The Mirror of The Culture War: Biden vs. Palin

Or Good vs. Not-So-Good


I know that some of this ground has been covered before, but after the Biden-Palin debate, I wanted to revisit it, research it, and emphasize it. I believe that Obama picked Biden for his forthrightness and knowledge of foreign affairs. I also believe that Palin was hastily chosen as a "sign" to the Right Wing Christians. The rallies for McCain-Palin have proven that the radical right needs to vent its frustrations, and not in any respectful way. The rhetoric that McCain and Palin (especially) has used in the campaign, the tone of the campaign's ads, the accusations and implications have given rise to a kind of "mob mentality." Now it has come as a shock to McCain (Palin is clueless) that if you pander to Right Wing Christian leaders, you will inherit their flocks of simple-minded sheep. When he had to correct an elderly lady's impression of Obama as an "A-rab" McCain realized that the victim of his attacks on Obama was not Obama, but the millions of people to whom he was reinforcing negative images.

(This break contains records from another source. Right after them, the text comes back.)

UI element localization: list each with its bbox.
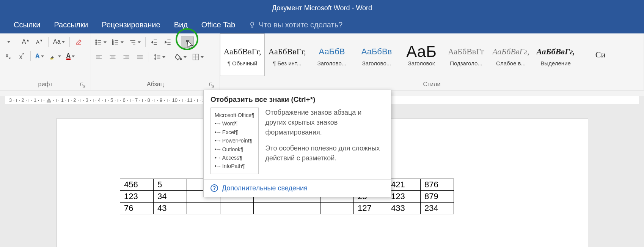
group-label-paragraph: Абзац — [94, 79, 217, 90]
table-cell[interactable]: 421 — [387, 179, 421, 191]
style-item[interactable]: АаБбВвГг,Слабое в... — [488, 33, 533, 76]
table-row[interactable]: 7643127433234 — [120, 203, 454, 214]
numbering-button[interactable]: 123 — [111, 37, 124, 48]
tooltip-more-label: Дополнительные сведения — [222, 184, 308, 192]
table-cell[interactable]: 123 — [387, 191, 421, 203]
table-cell[interactable] — [287, 203, 320, 214]
dialog-launcher-icon[interactable] — [80, 82, 85, 88]
tooltip-preview-item: Word¶ — [215, 119, 254, 128]
table-cell[interactable]: 5 — [154, 179, 187, 191]
tooltip-description: Отображение знаков абзаца и других скрыт… — [265, 108, 384, 174]
group-label-font: рифт — [3, 79, 88, 90]
table-cell[interactable]: 433 — [387, 203, 421, 214]
separator — [48, 37, 49, 47]
multilevel-list-button[interactable] — [128, 37, 141, 48]
increase-indent-button[interactable] — [163, 37, 173, 48]
dialog-launcher-icon[interactable] — [209, 82, 214, 88]
svg-text:3: 3 — [112, 43, 113, 45]
separator — [69, 37, 70, 47]
help-icon: ? — [210, 184, 218, 192]
multilevel-list-icon — [129, 38, 137, 46]
table-cell[interactable]: 876 — [421, 179, 454, 191]
table-cell[interactable]: 34 — [154, 191, 187, 203]
shrink-font-button[interactable]: A▼ — [35, 36, 44, 47]
style-name: Слабое в... — [496, 60, 526, 66]
grow-font-button[interactable]: A▲ — [21, 36, 31, 47]
highlight-button[interactable] — [49, 51, 62, 62]
tooltip-preview-item: Access¶ — [215, 154, 254, 162]
table-cell[interactable] — [254, 203, 287, 214]
tooltip-preview-item: InfoPath¶ — [215, 162, 254, 170]
align-left-button[interactable] — [94, 52, 104, 62]
style-item[interactable]: АаБбВЗаголово... — [309, 33, 354, 76]
style-item[interactable]: АаБбВвГгПодзаголо... — [444, 33, 488, 76]
table-cell[interactable]: 234 — [421, 203, 454, 214]
font-color-button[interactable]: A — [66, 51, 76, 62]
highlight-icon — [49, 52, 57, 60]
ribbon-tabs: Ссылки Рассылки Рецензирование Вид Offic… — [0, 16, 644, 33]
borders-button[interactable] — [191, 52, 204, 62]
table-cell[interactable]: 76 — [120, 203, 154, 214]
group-styles: АаБбВвГг,¶ ОбычныйАаБбВвГг,¶ Без инт...А… — [220, 33, 644, 90]
subscript-button[interactable]: x₂ — [3, 51, 13, 62]
style-item[interactable]: Си — [578, 33, 623, 76]
table-cell[interactable]: 127 — [354, 203, 387, 214]
align-left-icon — [95, 53, 103, 61]
title-bar: Документ Microsoft Word - Word — [0, 0, 644, 16]
table-cell[interactable] — [220, 203, 254, 214]
style-item[interactable]: АаБЗаголовок — [399, 33, 444, 76]
align-right-button[interactable] — [121, 52, 131, 62]
style-item[interactable]: АаБбВвГг,Выделение — [533, 33, 578, 76]
lightbulb-icon — [249, 21, 256, 28]
clear-formatting-button[interactable] — [74, 36, 83, 47]
tab-view[interactable]: Вид — [174, 21, 188, 29]
number-list-icon: 123 — [112, 38, 119, 46]
tooltip-preview: Microsoft·Office¶ Word¶Excel¶PowerPoint¶… — [210, 108, 259, 174]
show-hide-marks-button[interactable] — [181, 36, 194, 48]
separator — [149, 52, 149, 62]
superscript-button[interactable]: x² — [17, 51, 27, 62]
style-item[interactable]: АаБбВвГг,¶ Без инт... — [265, 33, 309, 76]
bullet-list-icon — [95, 38, 102, 46]
align-right-icon — [123, 53, 130, 61]
style-name: ¶ Обычный — [228, 60, 258, 66]
style-preview: АаБбВвГг, — [492, 43, 529, 60]
style-name: Выделение — [540, 60, 570, 66]
tooltip-preview-head: Microsoft·Office¶ — [215, 111, 254, 119]
change-case-button[interactable]: Aa — [52, 36, 66, 47]
table-cell[interactable] — [187, 203, 220, 214]
style-name: Заголово... — [362, 60, 391, 66]
justify-button[interactable] — [135, 52, 145, 62]
tell-me-search[interactable]: Что вы хотите сделать? — [249, 21, 342, 29]
decrease-indent-button[interactable] — [149, 37, 159, 48]
separator — [170, 52, 170, 62]
line-spacing-button[interactable] — [153, 52, 166, 62]
indent-marker-icon[interactable] — [46, 97, 52, 103]
text-effects-button[interactable]: A — [35, 51, 45, 62]
separator — [30, 51, 31, 61]
table-cell[interactable]: 43 — [154, 203, 187, 214]
table-cell[interactable]: 456 — [120, 179, 154, 191]
tab-mailings[interactable]: Рассылки — [54, 21, 88, 29]
tab-office-tab[interactable]: Office Tab — [201, 21, 235, 29]
justify-icon — [136, 53, 144, 61]
tab-review[interactable]: Рецензирование — [102, 21, 160, 29]
shading-button[interactable] — [174, 52, 187, 62]
paint-bucket-icon — [175, 53, 182, 61]
bullets-button[interactable] — [94, 37, 107, 48]
styles-gallery[interactable]: АаБбВвГг,¶ ОбычныйАаБбВвГг,¶ Без инт...А… — [220, 33, 644, 76]
style-preview: АаБбВвГг — [448, 43, 484, 60]
font-picker[interactable] — [3, 36, 13, 47]
style-item[interactable]: АаБбВвЗаголово... — [354, 33, 399, 76]
table-cell[interactable] — [320, 203, 354, 214]
style-preview: АаБ — [406, 43, 436, 60]
tooltip-more-info[interactable]: ? Дополнительные сведения — [204, 179, 391, 197]
style-item[interactable]: АаБбВвГг,¶ Обычный — [220, 33, 265, 76]
tab-references[interactable]: Ссылки — [14, 21, 40, 29]
table-cell[interactable]: 879 — [421, 191, 454, 203]
align-center-button[interactable] — [108, 52, 118, 62]
style-preview: АаБбВвГг, — [223, 43, 261, 60]
table-cell[interactable]: 123 — [120, 191, 154, 203]
tooltip-desc-1: Отображение знаков абзаца и других скрыт… — [265, 108, 384, 137]
tooltip-desc-2: Это особенно полезно для сложных действи… — [265, 143, 384, 163]
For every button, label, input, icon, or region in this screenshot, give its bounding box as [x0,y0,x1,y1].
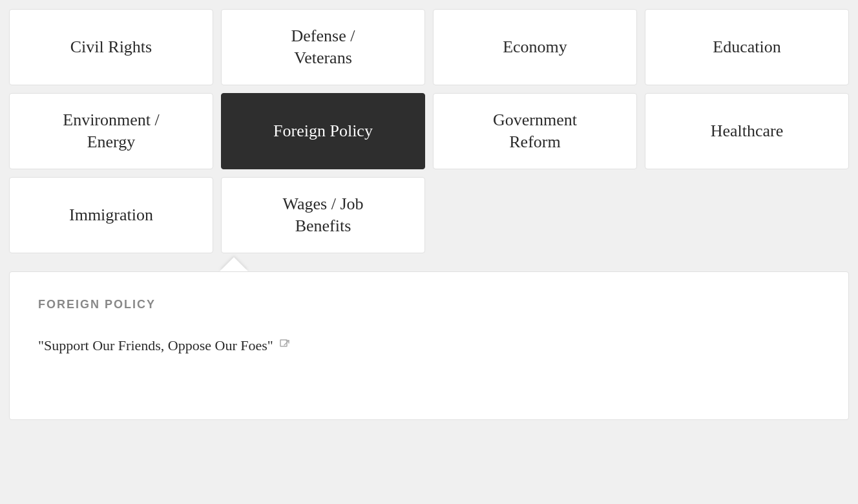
topics-grid: Civil RightsDefense / VeteransEconomyEdu… [0,0,858,253]
topic-card-immigration[interactable]: Immigration [9,177,213,253]
grid-row-2: ImmigrationWages / Job Benefits [9,177,849,253]
external-link-icon[interactable] [280,339,290,352]
topic-card-government-reform[interactable]: Government Reform [433,93,637,169]
detail-quote: "Support Our Friends, Oppose Our Foes" [38,337,820,354]
topic-card-wages-job-benefits[interactable]: Wages / Job Benefits [221,177,425,253]
detail-title: FOREIGN POLICY [38,298,820,311]
quote-text: "Support Our Friends, Oppose Our Foes" [38,337,273,354]
topic-card-healthcare[interactable]: Healthcare [645,93,849,169]
topic-card-economy[interactable]: Economy [433,9,637,85]
topic-card-education[interactable]: Education [645,9,849,85]
detail-panel: FOREIGN POLICY "Support Our Friends, Opp… [9,271,849,420]
arrow-indicator [0,257,858,271]
topic-card-defense-veterans[interactable]: Defense / Veterans [221,9,425,85]
topic-card-environment-energy[interactable]: Environment / Energy [9,93,213,169]
topic-card-civil-rights[interactable]: Civil Rights [9,9,213,85]
arrow-up-icon [220,257,248,271]
topic-card-foreign-policy[interactable]: Foreign Policy [221,93,425,169]
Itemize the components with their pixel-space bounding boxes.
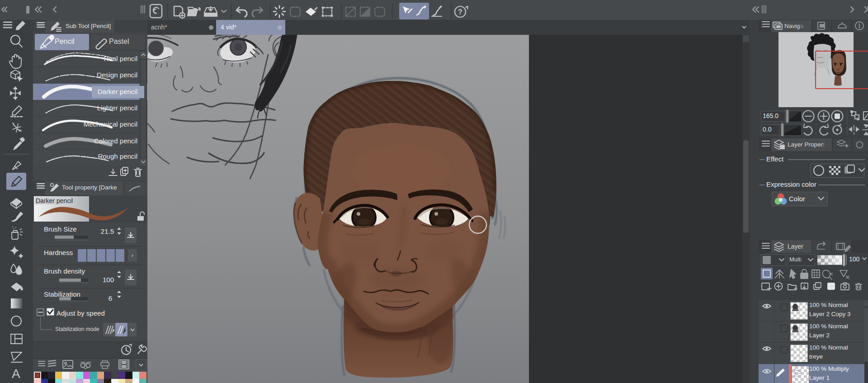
svg-text:A: A xyxy=(12,367,20,381)
svg-text:?: ? xyxy=(458,8,462,16)
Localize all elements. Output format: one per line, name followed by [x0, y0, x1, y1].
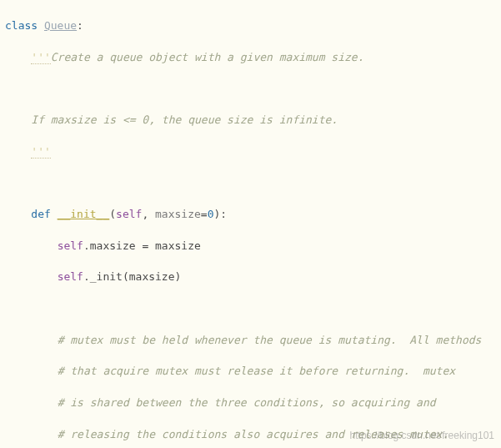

The difference in the make-up of each side of the campaign has been noted before, but I think it came out strongest at the Biden-Palin debate. It was the culture war come alive. It was the distrust towards intellectuals (or for anyone overtly intelligent for that matter) that exhibited itself in 2000. In fact, I'd go so far as to say that it REALLY became blatant in 2004. It was the culture war, not politics, that gave rise to the term "swiftboating".

(Pew Research - Todd Gitlin*, October 8, 2008)

French philosopher Ernst Renan famously said that a nation was a daily plebiscite. In America, we have a quadrennial plebiscite: who are we? And that’s to be determined in a month. Remember that America was defined from the start as the fruit of an ideology, not a nationality. Therefore, America is particularly prone to culture wars. There is no American nationality. So the question of what holds the nation together, of who belongs here, of what this stands for, is a matter open to debate. America is a way of life, in other words, a culture.

Right Wing Christianity is trying to make itself the sole American Culture. I pity America if it does.

*Todd Gitlin is professor of journalism and sociology at Columbia University, where he also oversees the Ph.D. program in communications.